» EXERCISE DETAILS: Using the listing below, return each line exactly as it reads.

◆ ◆ ◆ ◆ ◆ ◆ ◆

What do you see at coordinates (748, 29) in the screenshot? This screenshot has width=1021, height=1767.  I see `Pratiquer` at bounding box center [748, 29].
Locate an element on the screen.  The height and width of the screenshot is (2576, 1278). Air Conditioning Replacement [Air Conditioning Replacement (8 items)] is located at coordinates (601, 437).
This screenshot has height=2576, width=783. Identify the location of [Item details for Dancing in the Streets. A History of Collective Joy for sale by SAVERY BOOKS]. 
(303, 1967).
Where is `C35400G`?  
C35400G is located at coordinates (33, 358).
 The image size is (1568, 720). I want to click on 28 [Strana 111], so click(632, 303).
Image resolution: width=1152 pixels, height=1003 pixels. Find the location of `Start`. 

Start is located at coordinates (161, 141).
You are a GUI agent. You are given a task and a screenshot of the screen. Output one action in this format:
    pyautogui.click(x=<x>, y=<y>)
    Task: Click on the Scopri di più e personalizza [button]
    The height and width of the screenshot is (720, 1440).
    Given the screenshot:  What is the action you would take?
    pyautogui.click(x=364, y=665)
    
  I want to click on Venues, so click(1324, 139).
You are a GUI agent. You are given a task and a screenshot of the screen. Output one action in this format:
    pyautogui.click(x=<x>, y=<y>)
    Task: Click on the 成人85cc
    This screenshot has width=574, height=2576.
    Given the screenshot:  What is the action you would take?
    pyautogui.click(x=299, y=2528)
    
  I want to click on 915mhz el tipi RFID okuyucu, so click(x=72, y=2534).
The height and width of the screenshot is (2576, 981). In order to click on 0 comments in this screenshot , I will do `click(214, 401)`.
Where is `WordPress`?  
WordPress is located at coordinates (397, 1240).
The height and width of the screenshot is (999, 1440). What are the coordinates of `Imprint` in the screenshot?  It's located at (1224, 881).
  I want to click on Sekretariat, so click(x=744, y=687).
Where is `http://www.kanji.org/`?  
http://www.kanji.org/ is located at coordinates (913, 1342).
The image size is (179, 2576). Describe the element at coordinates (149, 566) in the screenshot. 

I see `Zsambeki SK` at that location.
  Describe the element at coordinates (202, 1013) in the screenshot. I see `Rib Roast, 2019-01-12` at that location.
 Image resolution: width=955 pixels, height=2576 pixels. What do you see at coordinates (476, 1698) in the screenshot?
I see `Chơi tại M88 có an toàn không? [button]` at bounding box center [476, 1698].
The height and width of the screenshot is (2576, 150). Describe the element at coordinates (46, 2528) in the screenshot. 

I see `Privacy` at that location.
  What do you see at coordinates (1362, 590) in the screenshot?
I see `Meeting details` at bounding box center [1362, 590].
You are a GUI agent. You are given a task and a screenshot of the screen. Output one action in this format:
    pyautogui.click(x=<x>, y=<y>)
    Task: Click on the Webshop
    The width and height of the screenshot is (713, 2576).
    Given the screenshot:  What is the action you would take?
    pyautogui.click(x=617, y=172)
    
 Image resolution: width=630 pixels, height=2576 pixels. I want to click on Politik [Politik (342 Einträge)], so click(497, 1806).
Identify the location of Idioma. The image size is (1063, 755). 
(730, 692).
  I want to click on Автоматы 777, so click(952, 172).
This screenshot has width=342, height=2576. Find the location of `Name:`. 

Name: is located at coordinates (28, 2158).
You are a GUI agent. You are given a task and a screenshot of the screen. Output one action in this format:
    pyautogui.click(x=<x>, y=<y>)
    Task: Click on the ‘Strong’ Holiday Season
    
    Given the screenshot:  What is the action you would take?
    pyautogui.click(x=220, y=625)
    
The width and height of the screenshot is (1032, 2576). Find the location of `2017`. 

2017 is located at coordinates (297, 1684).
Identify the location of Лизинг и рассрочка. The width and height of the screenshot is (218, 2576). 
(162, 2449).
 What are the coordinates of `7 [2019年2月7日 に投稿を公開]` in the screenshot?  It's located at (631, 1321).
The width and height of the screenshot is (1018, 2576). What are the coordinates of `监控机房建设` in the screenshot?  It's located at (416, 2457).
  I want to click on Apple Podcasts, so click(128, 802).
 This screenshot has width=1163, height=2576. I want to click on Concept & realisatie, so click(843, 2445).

◆ ◆ ◆ ◆ ◆ ◆ ◆

» ANSWER FOR THE TASK:
What do you see at coordinates (748, 29) in the screenshot? This screenshot has width=1021, height=1767.  I see `Pratiquer` at bounding box center [748, 29].
Locate an element on the screen.  The height and width of the screenshot is (2576, 1278). Air Conditioning Replacement [Air Conditioning Replacement (8 items)] is located at coordinates (601, 437).
This screenshot has height=2576, width=783. Identify the location of [Item details for Dancing in the Streets. A History of Collective Joy for sale by SAVERY BOOKS]. 
(303, 1967).
Where is `C35400G`?  
C35400G is located at coordinates (33, 358).
 The image size is (1568, 720). I want to click on 28 [Strana 111], so click(632, 303).
Image resolution: width=1152 pixels, height=1003 pixels. Find the location of `Start`. 

Start is located at coordinates (161, 141).
You are a GUI agent. You are given a task and a screenshot of the screen. Output one action in this format:
    pyautogui.click(x=<x>, y=<y>)
    Task: Click on the Scopri di più e personalizza [button]
    The height and width of the screenshot is (720, 1440).
    Given the screenshot:  What is the action you would take?
    pyautogui.click(x=364, y=665)
    
  I want to click on Venues, so click(1324, 139).
You are a GUI agent. You are given a task and a screenshot of the screen. Output one action in this format:
    pyautogui.click(x=<x>, y=<y>)
    Task: Click on the 成人85cc
    This screenshot has width=574, height=2576.
    Given the screenshot:  What is the action you would take?
    pyautogui.click(x=299, y=2528)
    
  I want to click on 915mhz el tipi RFID okuyucu, so click(x=72, y=2534).
The height and width of the screenshot is (2576, 981). In order to click on 0 comments in this screenshot , I will do `click(214, 401)`.
Where is `WordPress`?  
WordPress is located at coordinates (397, 1240).
The height and width of the screenshot is (999, 1440). What are the coordinates of `Imprint` in the screenshot?  It's located at (1224, 881).
  I want to click on Sekretariat, so click(x=744, y=687).
Where is `http://www.kanji.org/`?  
http://www.kanji.org/ is located at coordinates (913, 1342).
The image size is (179, 2576). Describe the element at coordinates (149, 566) in the screenshot. 

I see `Zsambeki SK` at that location.
  Describe the element at coordinates (202, 1013) in the screenshot. I see `Rib Roast, 2019-01-12` at that location.
 Image resolution: width=955 pixels, height=2576 pixels. What do you see at coordinates (476, 1698) in the screenshot?
I see `Chơi tại M88 có an toàn không? [button]` at bounding box center [476, 1698].
The height and width of the screenshot is (2576, 150). Describe the element at coordinates (46, 2528) in the screenshot. 

I see `Privacy` at that location.
  What do you see at coordinates (1362, 590) in the screenshot?
I see `Meeting details` at bounding box center [1362, 590].
You are a GUI agent. You are given a task and a screenshot of the screen. Output one action in this format:
    pyautogui.click(x=<x>, y=<y>)
    Task: Click on the Webshop
    The width and height of the screenshot is (713, 2576).
    Given the screenshot:  What is the action you would take?
    pyautogui.click(x=617, y=172)
    
 Image resolution: width=630 pixels, height=2576 pixels. I want to click on Politik [Politik (342 Einträge)], so click(497, 1806).
Identify the location of Idioma. The image size is (1063, 755). 
(730, 692).
  I want to click on Автоматы 777, so click(952, 172).
This screenshot has width=342, height=2576. Find the location of `Name:`. 

Name: is located at coordinates (28, 2158).
You are a GUI agent. You are given a task and a screenshot of the screen. Output one action in this format:
    pyautogui.click(x=<x>, y=<y>)
    Task: Click on the ‘Strong’ Holiday Season
    
    Given the screenshot:  What is the action you would take?
    pyautogui.click(x=220, y=625)
    
The width and height of the screenshot is (1032, 2576). Find the location of `2017`. 

2017 is located at coordinates (297, 1684).
Identify the location of Лизинг и рассрочка. The width and height of the screenshot is (218, 2576). 
(162, 2449).
 What are the coordinates of `7 [2019年2月7日 に投稿を公開]` in the screenshot?  It's located at (631, 1321).
The width and height of the screenshot is (1018, 2576). What are the coordinates of `监控机房建设` in the screenshot?  It's located at (416, 2457).
  I want to click on Apple Podcasts, so click(128, 802).
 This screenshot has width=1163, height=2576. I want to click on Concept & realisatie, so click(843, 2445).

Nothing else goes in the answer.